■ **HOW TO COMPLETE THIS TASK**
What is needed is an exact repeat of the entries, with no pictures in it.

MATERIAL FOR THIS TASK START

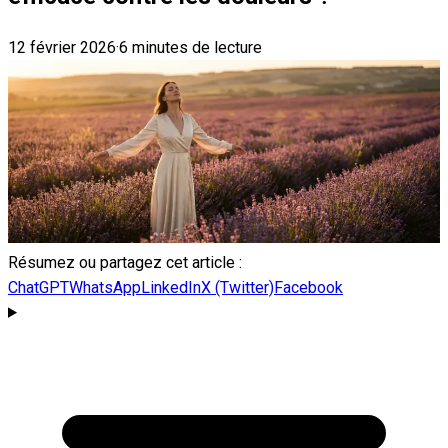
12 février 2026
·
6 minutes de lecture
Résumez ou partagez cet article :
ChatGPT
WhatsApp
LinkedIn
X (Twitter)
Facebook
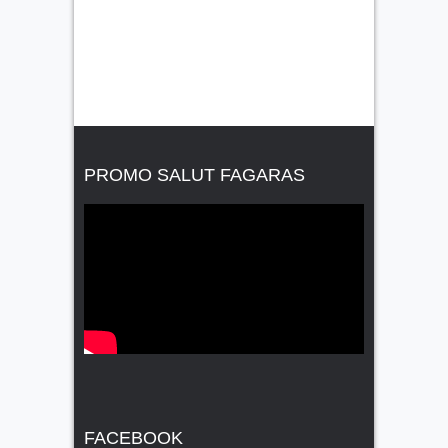
PROMO SALUT FAGARAS
FACEBOOK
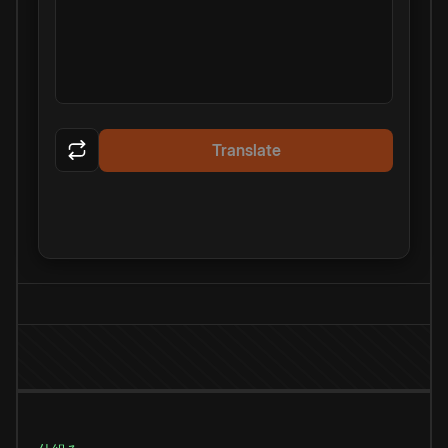
Translate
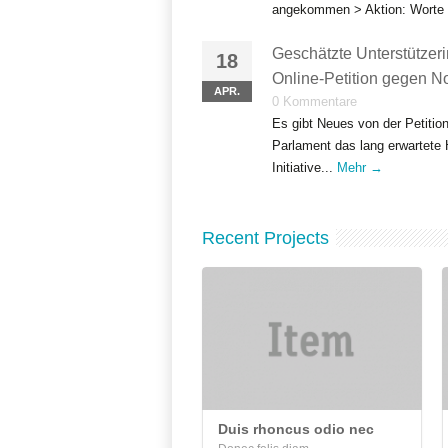
angekommen > Aktion: Worte s
Geschätzte Unterstützeri
18
Online-Petition gegen 
APR.
0 Kommentare
Es gibt Neues von der Petitio
Parlament das lang erwartete 
Initiative...
Mehr →
Recent Projects
Duis rhoncus odio nec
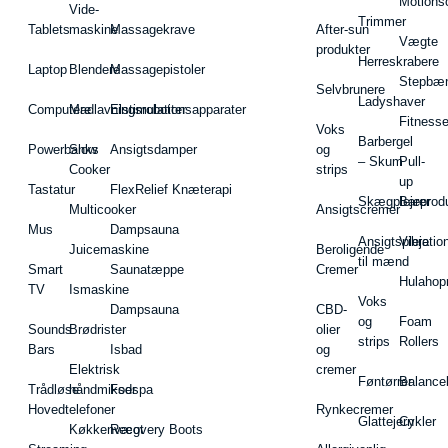
Motions
Vide-
Trimmer
Tablets
maskine
Massagekrave
After-sun
Vægte
produkter
Herreskrabere
Laptop
Blendere
Massagepistoler
Stepbæ
Selvbrunere
Ladyshaver
Computere
Madlavningsrobotter
Elstimulationsapparater
Fitnesse
Voks
Barbergel
Powerbanks
Slow
Ansigtsdamper
og
– Skum
Pull-
Cooker
strips
up
Tastatur
FlexRelief Knæterapi
Skægplejeprodu
Barer
Multicooker
Ansigtscremer
Mus
Dampsauna
Ansigtspleje
Vibratio
Juicemaskine
Beroligende
til mænd
Smart
Saunatæppe
Cremer
Hulahop
TV
Ismaskine
Voks
Dampsauna
CBD-
og
Foam
Sounds
Brødrister
olier
strips
Rollers
Bars
Isbad
og
Elektrisk
cremer
Føntørrer
Balance
Trådløse
håndmikser
Fodspa
Hovedtelefoner
Rynkecremer
Glattejern
Cykler
Køkkenvægt
Recovery Boots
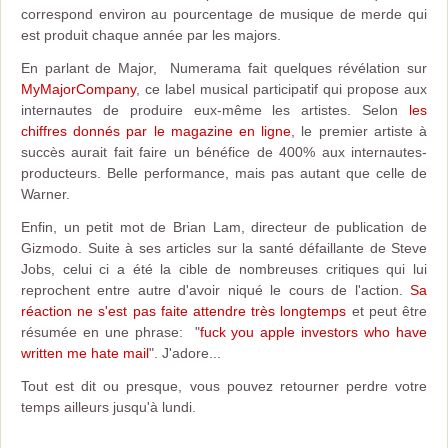
correspond environ au pourcentage de musique de merde qui
est produit chaque année par les majors.
En parlant de Major, Numerama fait quelques révélation sur
MyMajorCompany
, ce label musical participatif qui propose aux
internautes de produire eux-même les artistes. Selon
les
chiffres donnés par le magazine en ligne
, le premier artiste à
succès aurait fait faire un bénéfice de 400% aux internautes-
producteurs. Belle performance, mais pas autant que celle de
Warner.
Enfin, un petit mot de Brian Lam, directeur de publication de
Gizmodo. Suite à ses articles sur la santé défaillante de Steve
Jobs, celui ci a été la cible de nombreuses critiques qui lui
reprochent entre autre d'avoir niqué le cours de l'action.
Sa
réaction ne s'est pas faite attendre très longtemps
et peut être
résumée en une phrase: "
fuck you apple investors who have
written me hate mail
". J'adore...
Tout est dit ou presque, vous pouvez retourner perdre votre
temps ailleurs jusqu'à lundi.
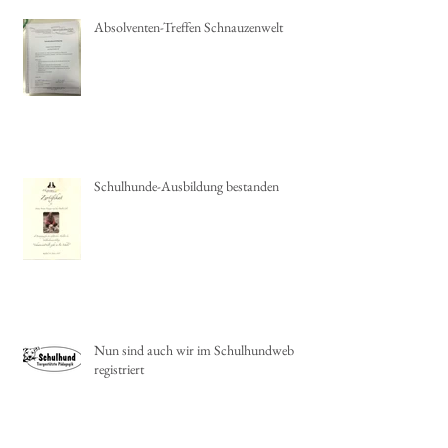
Absolventen-Treffen Schnauzenwelt
Schulhunde-Ausbildung bestanden
Nun sind auch wir im Schulhundweb
registriert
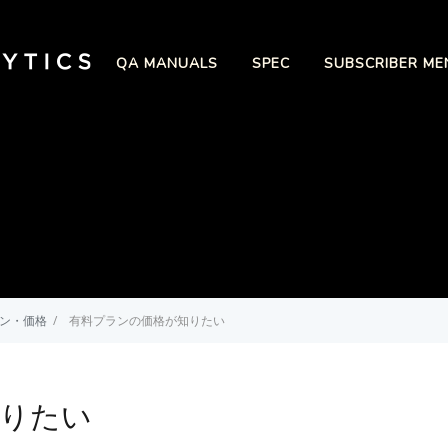
QA MANUALS
SPEC
SUBSCRIBER ME
 プラン・価格
/
有料プランの価格が知りたい
知りたい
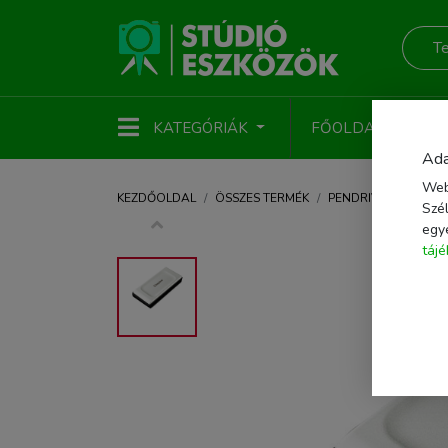
KATEGÓRIÁK
FŐOLDAL
ÚJ
Ada
Web
KEZDŐOLDAL
ÖSSZES TERMÉK
PENDRIVE
ADATT
Szél
egy
táj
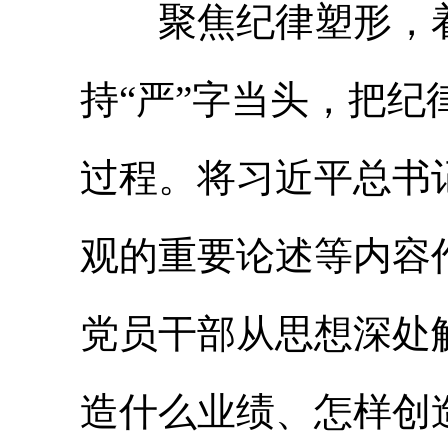
聚焦纪律塑形，着
持“严”字当头，把
过程。将习近平总书
观的重要论述等内容
党员干部从思想深处
造什么业绩、怎样创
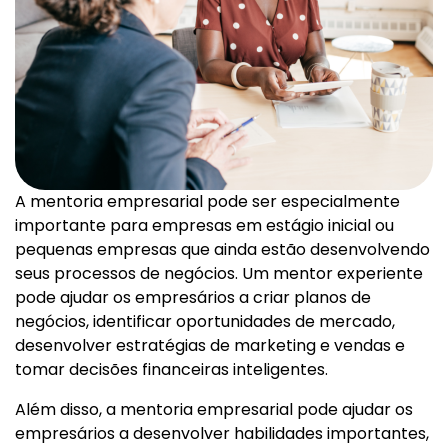
A mentoria empresarial pode ser especialmente
importante para empresas em estágio inicial ou
pequenas empresas que ainda estão desenvolvendo
seus processos de negócios. Um mentor experiente
pode ajudar os empresários a criar planos de
negócios, identificar oportunidades de mercado,
desenvolver estratégias de marketing e vendas e
tomar decisões financeiras inteligentes.
Além disso, a mentoria empresarial pode ajudar os
empresários a desenvolver habilidades importantes,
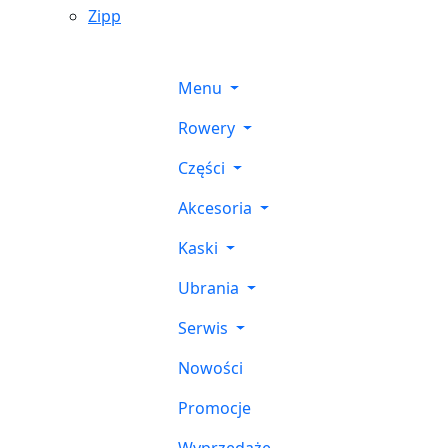
Zipp
Menu
Rowery
Części
Akcesoria
Kaski
Ubrania
Serwis
Nowości
Promocje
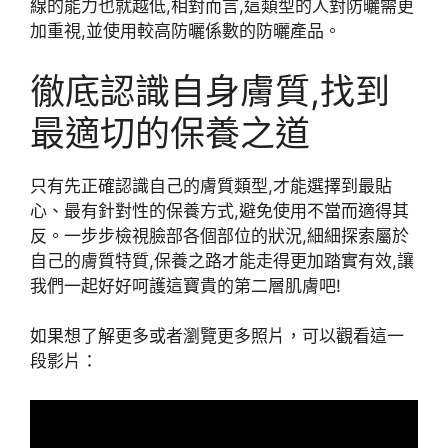
線的能力也就越低,相對而言,這類型的人對防曬需更
加重視,並使用較高防曬係數的防曬產品。
徹底認識自身膚質,找到
最適切的保養之道
只有先正確認識自己的膚質類型,才能選擇到最貼
心、最有針對性的保養方式,避免使用不當而適得其
反。一步步檢視臉部各個部位的狀況,細細探索屬於
自己的膚質特質,保養之路才能走得更加踏實有效,讓
我們一起好好呵護這寶貴的第二層肌膚吧!
如果想了解更多或者瀏覽更多照片，可以觀看這一
段影片：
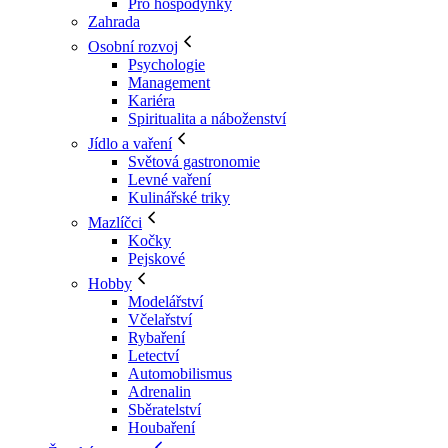
Pro hospodyňky
Zahrada
Osobní rozvoj
Psychologie
Management
Kariéra
Spiritualita a náboženství
Jídlo a vaření
Světová gastronomie
Levné vaření
Kulinářské triky
Mazlíčci
Kočky
Pejskové
Hobby
Modelářství
Včelařství
Rybaření
Letectví
Automobilismus
Adrenalin
Sběratelství
Houbaření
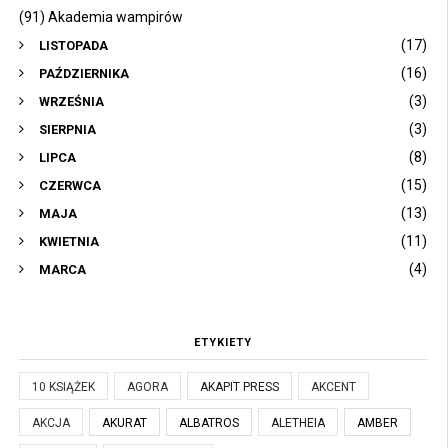
(91) Akademia wampirów
(17)
LISTOPADA
(16)
PAŹDZIERNIKA
(3)
WRZEŚNIA
(3)
SIERPNIA
(8)
LIPCA
(15)
CZERWCA
(13)
MAJA
(11)
KWIETNIA
(4)
MARCA
ETYKIETY
10 KSIĄŻEK
AGORA
AKAPIT PRESS
AKCENT
AKCJA
AKURAT
ALBATROS
ALETHEIA
AMBER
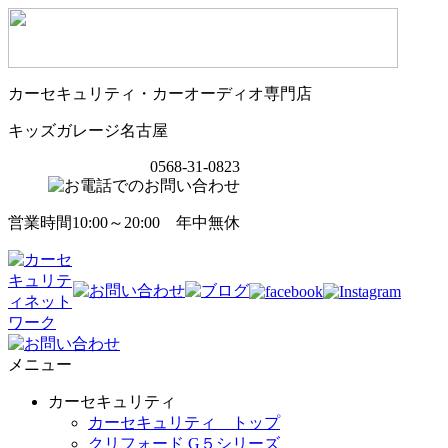
カーセキュリティ・カーオーディオ専門店
キッズガレージ名古屋
0568-31-0823
営業時間10:00～20:00 年中無休
メニュー
カーセキュリティ
カーセキュリティ トップ
クリフォード G５シリーズ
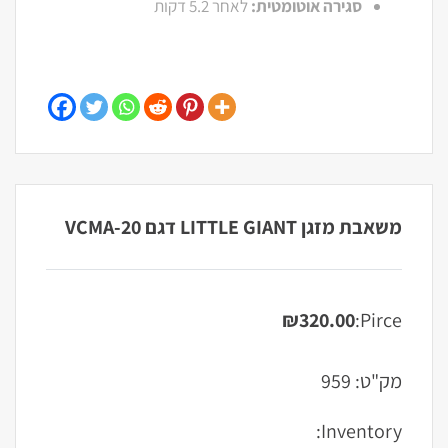
סגירה אוטומטית:
לאחר 5.2 דקות
משאבת מזגן LITTLE GIANT דגם VCMA-20
₪
320.00
Pirce:
מק"ט:
959
Inventory:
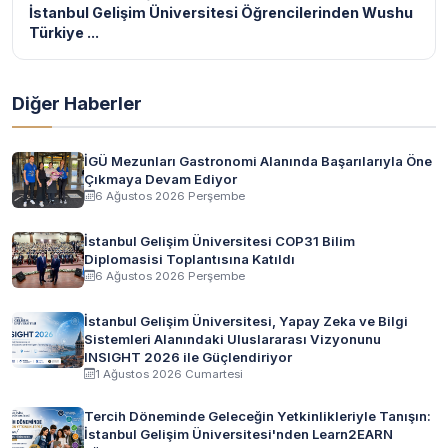
İstanbul Gelişim Üniversitesi Öğrencilerinden Wushu
Türkiye ...
Diğer Haberler
İGÜ Mezunları Gastronomi Alanında Başarılarıyla Öne
Çıkmaya Devam Ediyor
6 Ağustos 2026 Perşembe
İstanbul Gelişim Üniversitesi COP31 Bilim
Diplomasisi Toplantısına Katıldı
6 Ağustos 2026 Perşembe
İstanbul Gelişim Üniversitesi, Yapay Zeka ve Bilgi
Sistemleri Alanındaki Uluslararası Vizyonunu
INSIGHT 2026 ile Güçlendiriyor
1 Ağustos 2026 Cumartesi
Tercih Döneminde Geleceğin Yetkinlikleriyle Tanışın:
İstanbul Gelişim Üniversitesi'nden Learn2EARN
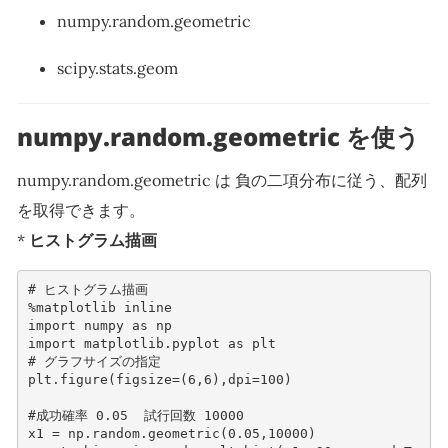
numpy.random.geometric
scipy.stats.geom
numpy.random.geometric を使う
numpy.random.geometric は 負の二項分布に従う、配列
を取得できます。
*
ヒストグラム描画
# ヒストグラム描画 
%
matplotlib
inline
import
numpy
as
np
import
matplotlib.pyplot
as
plt
# グラフサイズの指定
plt
.
figure
(
figsize
=
(
6
,
6
),
dpi
=
100
)
#成功確率 0.05  試行回数 10000
x1
=
np
.
random
.
geometric
(
0.05
,
10000
)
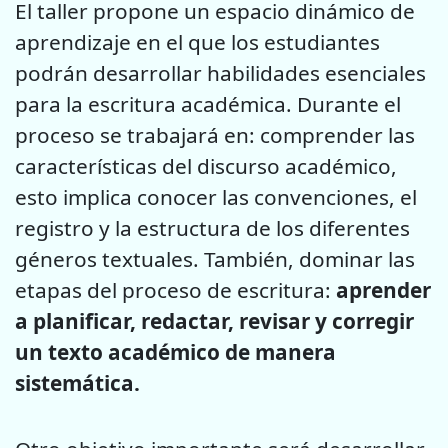
El taller propone un espacio dinámico de
aprendizaje en el que los estudiantes
podrán desarrollar habilidades esenciales
para la escritura académica. Durante el
proceso se trabajará en: comprender las
características del discurso académico,
esto implica conocer las convenciones, el
registro y la estructura de los diferentes
géneros textuales. También, dominar las
etapas del proceso de escritura:
aprender
a planificar, redactar, revisar y corregir
un texto académico de manera
sistemática.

MATERIAL FOR THIS TASK END

■ **RESPONSE**
12 février 2026
·
6 minutes de lecture
Résumez ou partagez cet article :
ChatGPT
WhatsApp
LinkedIn
X (Twitter)
Facebook
PROMO SALUT FAGARAS
FACEBOOK
Translate
angekommen > Aktion: Worte s
Geschätzte Unterstützeri
18
Online-Petition gegen 
APR.
0 Kommentare
Es gibt Neues von der Petitio
Parlament das lang erwartete 
Initiative...
Mehr →
Recent Projects
Duis rhoncus odio nec
Motions
Vide-
Trimmer
Tablets
maskine
Massagekrave
After-sun
Vægte
produkter
Herreskrabere
Laptop
Blendere
Massagepistoler
Stepbæ
Selvbrunere
Ladyshaver
Computere
Madlavningsrobotter
Elstimulationsapparater
Fitnesse
Voks
Barbergel
Powerbanks
Slow
Ansigtsdamper
og
– Skum
Pull-
Cooker
strips
up
Tastatur
FlexRelief Knæterapi
Skægplejeprodu
Barer
Multicooker
Ansigtscremer
Mus
Dampsauna
Ansigtspleje
Vibratio
Juicemaskine
Beroligende
til mænd
Smart
Saunatæppe
Cremer
Hulahop
TV
Ismaskine
Voks
Dampsauna
CBD-
og
Foam
Sounds
Brødrister
olier
strips
Rollers
Bars
Isbad
og
Elektrisk
cremer
Føntørrer
Balance
Trådløse
håndmikser
Fodspa
Hovedtelefoner
Rynkecremer
Glattejern
Cykler
Køkkenvægt
Recovery Boots
correspond environ au pourcentage de musique de merde qui
est produit chaque année par les majors.
En parlant de Major, Numerama fait quelques révélation sur
MyMajorCompany
, ce label musical participatif qui propose aux
internautes de produire eux-même les artistes. Selon
les
chiffres donnés par le magazine en ligne
, le premier artiste à
succès aurait fait faire un bénéfice de 400% aux internautes-
producteurs. Belle performance, mais pas autant que celle de
Warner.
Enfin, un petit mot de Brian Lam, directeur de publication de
Gizmodo. Suite à ses articles sur la santé défaillante de Steve
Jobs, celui ci a été la cible de nombreuses critiques qui lui
reprochent entre autre d'avoir niqué le cours de l'action.
Sa
réaction ne s'est pas faite attendre très longtemps
et peut être
résumée en une phrase: "
fuck you apple investors who have
written me hate mail
". J'adore...
Tout est dit ou presque, vous pouvez retourner perdre votre
temps ailleurs jusqu'à lundi.
Absolventen-Treffen Schnauzenwelt
Schulhunde-Ausbildung bestanden
Nun sind auch wir im Schulhundweb
registriert
QA MANUALS
SPEC
SUBSCRIBER ME
 プラン・価格
/
有料プランの価格が知りたい
知りたい
KATEGÓRIÁK
FŐOLDAL
ÚJ
Ada
Web
KEZDŐOLDAL
ÖSSZES TERMÉK
PENDRIVE
ADATT
Szél
egy
táj
聚焦纪律塑形，着
持“严”字当头，把
过程。将习近平总书
观的重要论述等内容
党员干部从思想深处
造什么业绩、怎样创
A mentoria empresarial pode ser especialmente
importante para empresas em estágio inicial ou
pequenas empresas que ainda estão desenvolvendo
seus processos de negócios. Um mentor experiente
pode ajudar os empresários a criar planos de
negócios, identificar oportunidades de mercado,
desenvolver estratégias de marketing e vendas e
tomar decisões financeiras inteligentes.
Além disso, a mentoria empresarial pode ajudar os
empresários a desenvolver habilidades importantes,
Zipp
Menu
Rowery
Części
Akcesoria
Kaski
Ubrania
Serwis
Nowości
Promocje
線的能力也就越低,相對而言,這類型的人對防曬需更
加重視,並使用較高防曬係數的防曬產品。
徹底認識自身膚質,找到
最適切的保養之道
只有先正確認識自己的膚質類型,才能選擇到最貼
心、最有針對性的保養方式,避免使用不當而適得其
反。一步步檢視臉部各個部位的狀況,細細探索屬於
自己的膚質特質,保養之路才能走得更加踏實有效,讓
我們一起好好呵護這寶貴的第二層肌膚吧!
如果想了解更多或者瀏覽更多照片，可以觀看這一
段影片：
Pro hospodyňky
Zahrada
Osobní rozvoj
Psychologie
Management
Kariéra
Spiritualita a náboženství
Jídlo a vaření
Světová gastronomie
Levné vaření
Kulinářské triky
Mazlíčci
Kočky
Pejskové
Hobby
Modelářství
Včelařství
Rybaření
Letectví
Automobilismus
Adrenalin
Sběratelství
Houbaření
(91) Akademia wampirów
(17)
LISTOPADA
(16)
PAŹDZIERNIKA
(3)
WRZEŚNIA
(3)
SIERPNIA
(8)
LIPCA
(15)
CZERWCA
(13)
MAJA
(11)
KWIETNIA
(4)
MARCA
ETYKIETY
10 KSIĄŻEK
AGORA
AKAPIT PRESS
AKCENT
AKCJA
AKURAT
ALBATROS
ALETHEIA
AMBER
カーセキュリティ・カーオーディオ専門店
キッズガレージ名古屋
0568-31-0823
営業時間10:00～20:00 年中無休
メニュー
カーセキュリティ
カーセキュリティ トップ
クリフォード G５シリーズ
סגירה אוטומטית:
לאחר 5.2 דקות
משאבת מזגן LITTLE GIANT דגם VCMA-20
₪
320.00
Pirce:
מק"ט:
959
Inventory:
İstanbul Gelişim Üniversitesi Öğrencilerinden Wushu
Türkiye ...
Diğer Haberler
İGÜ Mezunları Gastronomi Alanında Başarılarıyla Öne
Çıkmaya Devam Ediyor
6 Ağustos 2026 Perşembe
İstanbul Gelişim Üniversitesi COP31 Bilim
Diplomasisi Toplantısına Katıldı
6 Ağustos 2026 Perşembe
İstanbul Gelişim Üniversitesi, Yapay Zeka ve Bilgi
Sistemleri Alanındaki Uluslararası Vizyonunu
INSIGHT 2026 ile Güçlendiriyor
1 Ağustos 2026 Cumartesi
Tercih Döneminde Geleceğin Yetkinlikleriyle Tanışın:
İstanbul Gelişim Üniversitesi'nden Learn2EARN
numpy.random.geometric
scipy.stats.geom
numpy.random.geometric を使う
numpy.random.geometric は 負の二項分布に従う、配列
を取得できます。
*
ヒストグラム描画
# ヒストグラム描画 
%
matplotlib
inline
import
numpy
as
np
import
matplotlib.pyplot
as
plt
# グラフサイズの指定
plt
.
figure
(
figsize
=
(
6
,
6
),
dpi
=
100
)
#成功確率 0.05  試行回数 10000
x1
=
np
.
random
.
geometric
(
0.05
,
10000
)
El taller propone un espacio dinámico de
aprendizaje en el que los estudiantes
podrán desarrollar habilidades esenciales
para la escritura académica. Durante el
proceso se trabajará en: comprender las
características del discurso académico,
esto implica conocer las convenciones, el
registro y la estructura de los diferentes
géneros textuales. También, dominar las
etapas del proceso de escritura:
aprender
a planificar, redactar, revisar y corregir
un texto académico de manera
sistemática.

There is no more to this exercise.